In fact it is true that $K$ cannot be a semisimple left module, because $I$ is a submodule that has no complement in $K$, and that would be sufficient to show the ring isn't semisimple.
No, that is not particularly lucid. But it does have a couple elements that are useful.
By far the easiest way to prove the claim is to comment that $I$ is a nonzero nilpotent ideal, and that the Jacobson radical contains nilpotent ideals, so it is not even Jacobson semisimple.

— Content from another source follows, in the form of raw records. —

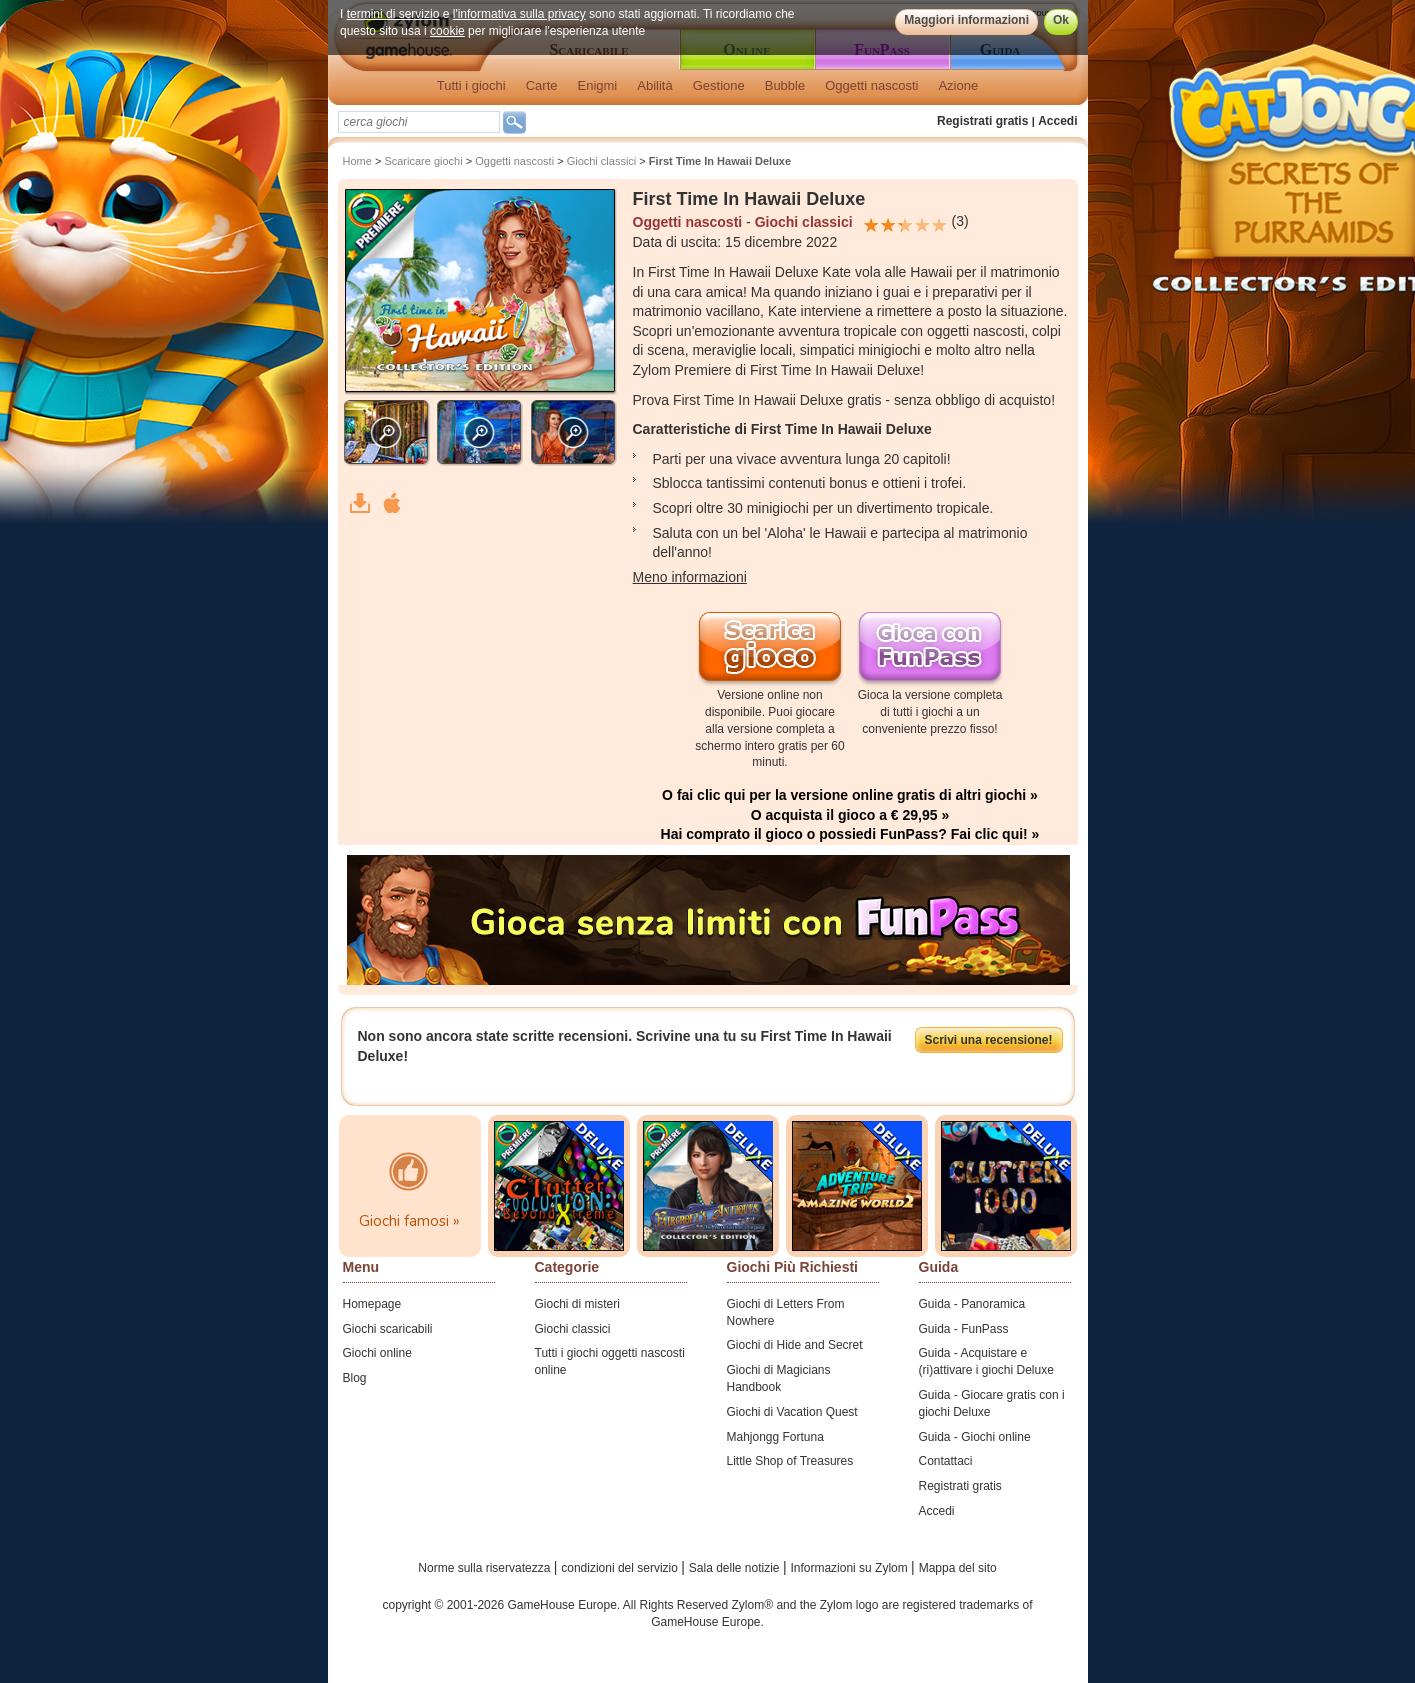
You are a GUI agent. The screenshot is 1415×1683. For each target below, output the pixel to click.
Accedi (1057, 121)
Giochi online (377, 1353)
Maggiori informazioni (966, 20)
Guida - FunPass (964, 1329)
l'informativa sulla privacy (518, 14)
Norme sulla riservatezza (485, 1568)
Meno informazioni (690, 577)
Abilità (654, 85)
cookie (447, 31)
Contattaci (946, 1461)
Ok (1060, 20)
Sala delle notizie (736, 1568)
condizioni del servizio (621, 1568)
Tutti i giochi (471, 85)
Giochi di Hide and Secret (795, 1345)
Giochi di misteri (577, 1304)
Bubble (785, 85)
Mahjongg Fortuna (775, 1437)
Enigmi (598, 85)
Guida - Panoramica (972, 1304)
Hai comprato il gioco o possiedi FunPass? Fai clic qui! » (850, 834)
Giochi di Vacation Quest (792, 1412)
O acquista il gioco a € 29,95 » (850, 815)
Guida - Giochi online (975, 1437)
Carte (542, 85)
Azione (958, 85)
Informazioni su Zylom (850, 1568)
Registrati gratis (982, 121)
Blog (355, 1378)
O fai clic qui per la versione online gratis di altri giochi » (850, 795)
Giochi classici (602, 161)
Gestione (719, 85)
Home (357, 161)
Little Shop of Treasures (790, 1461)
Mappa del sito (958, 1568)
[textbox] (419, 122)
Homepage (372, 1304)
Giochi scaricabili (388, 1329)
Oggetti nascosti (871, 85)
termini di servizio (392, 14)
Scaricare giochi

Another way is to quickly compute that it only has trivial central idempotents (the zero matrix and the identity matrix.) In a Wedderburn decomposition of the ring into simple components, this would mean there is only one simple (ring) component: but it is obviously not a simple ring since there's the nontrivial ideal $I$.